Conversation, Controversy, and What’s Really Important

Controversy legend

Nothing gets your hackles up more than spotting a post that you passionately disagree with. You smack the REPLY link and start banging away on your keyboard….you’ll set ’em straight!

Aren’t social media grand?

Well, while controversy does ignite content, and can fascinate and engage people in a way few other approaches can, it is not a sustainable strategy for your business. Passion is one thing, screaming online is another.

First, though, distinguish between controversial content from that which is conversational or thought-provoking. A definition of controversial is “a state of prolonged, contentious public dispute or debate.” Take a close look at the words “prolonged,” “contentious,” and “public.”

Sometimes you just can’t dodge controversy, but is it something you should mindfully pursue as a content strategy? Sit back and think about this: can you identify any respected, successful company or organization that pursues a prolonged dispute as a marketing strategy?


Companies avoid controversy if at all possible. Negative emotion is not what you want your brand built upon. Numerous studies arrive at the same conclusion: positive, uplifting content gets more views and clicks over time.

Another reason to avoid controversy as a transmission strategy is the that you may attract the entirely wrong audience. An online ‘dust-up’ is like a schoolyard fight. The fascination value might drive a short spike in traffic, but will it make someone want to befriend you? Become a paying customer? Or are they more likely to watch the fight from the sidelines and walk away when it’s over?

If a controversy is associated with a positive cause it can be used effectively. Remember when the CVS pharmacy chain “dropped the bomb” that they were banning cigarette sales from their stores as part of their corporate focus on wellness? That’s a great example of a positive controversy.

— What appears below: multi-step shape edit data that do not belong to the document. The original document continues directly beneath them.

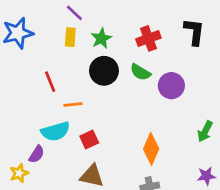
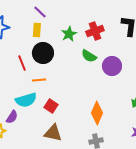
green star: (101, 38) -> (69, 34), moved
black circle: (104, 71) -> (43, 53), moved
red square: (89, 140) -> (51, 106), turned -32

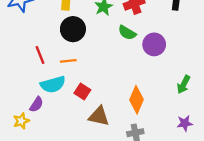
red line: (22, 63) -> (40, 55), moved
brown triangle: (53, 133) -> (99, 116), moved

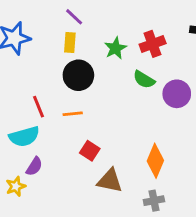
cyan semicircle: (53, 84) -> (24, 137), moved

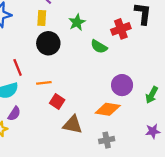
red cross: (153, 44) -> (121, 29), moved
purple circle: (177, 94) -> (122, 85), moved
orange line: (73, 114) -> (44, 83), moved
orange diamond: (155, 161) -> (108, 109), turned 75

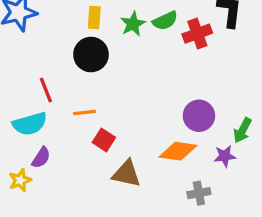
yellow rectangle: (42, 18) -> (94, 17), moved
green semicircle: (99, 47) -> (165, 21), moved, turned -56
purple star: (153, 131) -> (225, 156), moved
gray cross: (107, 140) -> (199, 193), moved

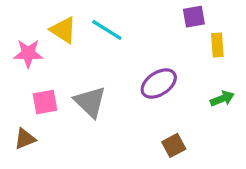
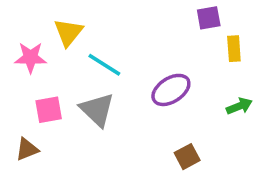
yellow triangle: (63, 30) -> (68, 32), turned 36
cyan line: (107, 30) -> (104, 65), moved

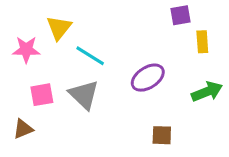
green arrow: (239, 106) -> (207, 92), size x1.4
brown square: (187, 157) -> (162, 135), turned 30

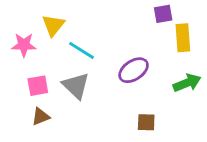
yellow rectangle: (202, 42) -> (183, 38), size x1.4
brown triangle: (23, 129) -> (41, 117), moved

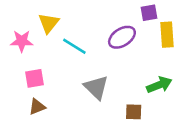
purple ellipse: (134, 70) -> (122, 37), moved
green arrow: (187, 83) -> (159, 85), moved
gray triangle: (76, 86) -> (96, 87), moved

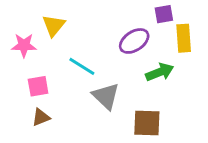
cyan line: (74, 46) -> (82, 66), moved
green arrow: (159, 85) -> (160, 72), moved
brown square: (134, 112) -> (147, 123), size x1.5

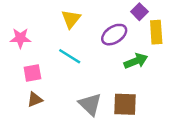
purple square: (164, 14) -> (139, 12), turned -35
yellow triangle: (54, 25) -> (71, 19), moved
gray triangle: (106, 96) -> (90, 104), moved

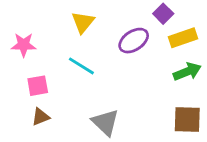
yellow rectangle: (156, 32) -> (183, 38), turned 75
green arrow: (136, 61) -> (187, 72), moved
brown square: (125, 104) -> (187, 120), moved

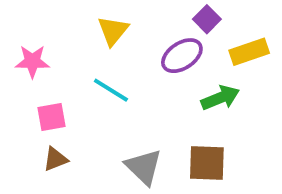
purple square: (163, 14) -> (207, 19), moved
green arrow: (187, 72) -> (220, 98), moved
brown square: (187, 120) -> (207, 163), moved

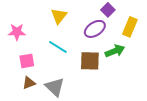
yellow rectangle: (249, 52) -> (130, 27), turned -48
brown square: (207, 163) -> (90, 61), moved
gray triangle: (144, 167) -> (55, 87), moved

You come to this discussion of conversation and controversy as you put together and hone your content strategy, deciding what’s really important to your audience, to the company and to the effectiveness of the strategy itself.

Well, here’s a shocker: the most important part of your content is not your content.

How’s THAT for controversy?

It turns out that, despite the quality of your world-class, premium content, if your headline sucks, no one will read it. The state of the online world today dictates that you craft a descriptive, emotive, accurate, catchy ‘tweet-able” headline or you’re sunk. This is so fundamental that it is usually missed by many content creators. We live in a world of scanner, and if you can’t snag them in a nanosecond, they’re gone. they will NEVER see the rest of the post.

Mark Schaefer lists his ‘Ever-So-Useful Best Blog Post Headline Practices’ as:
  • Make it Tweetable (that is, short). Headlines with 8 words or less are shared 21% more than average.
  • Make it descriptive and accurate, Never mislead readers.
  • Make it creative enough to stand out in a crowded list of content choices.
  • Reference a numbered list to increase social transmission by 50% (something like: : “Six Extraordinary Lessons from The Content Code”).
  • Make sure the headline offers something helpful.
  • Include one keyword or phrase to help a search engine determine the theme of the article and aid your SEO.
  • Don’t let your headline be an afterthought. The headline is the most critical part of the post. Work it.
The warmth and coolness of words make a difference, too. In another study of blog posts that had received over 1,000 social shares over a year, headlines that featured a warm or “human” word like “food,” home,” or “lifestyle” made up 85% of the world’s most viral content. Cool words like “business,” “tech,” and “news” were only part of 14% of that traffic.

There are a couple of useful tools that you can use to analyze and tweak your headlines, and they’re both free. One is the Headline Analyzer from the Advanced Marketing Institute . It works on the theory that increasing the emotional marketing value (EMV) of your headline drives more social sharing. You just need to be careful that it you don’t go over the edge, as too emotional is as unattractive as not emotional.  The other tool is the Blog Post Headline Analyzer from CoSchedule. It analyzes your headline for word balance, headline type, length, search-ability and other factors, and provides tips on improving your score. In my experience, a headline with a score around 70 or above is likely to work for you, as long as it hits the other points in the list above, too.

How hard is it for you to write an eyeball-grabbing headline? What was your best headline ever?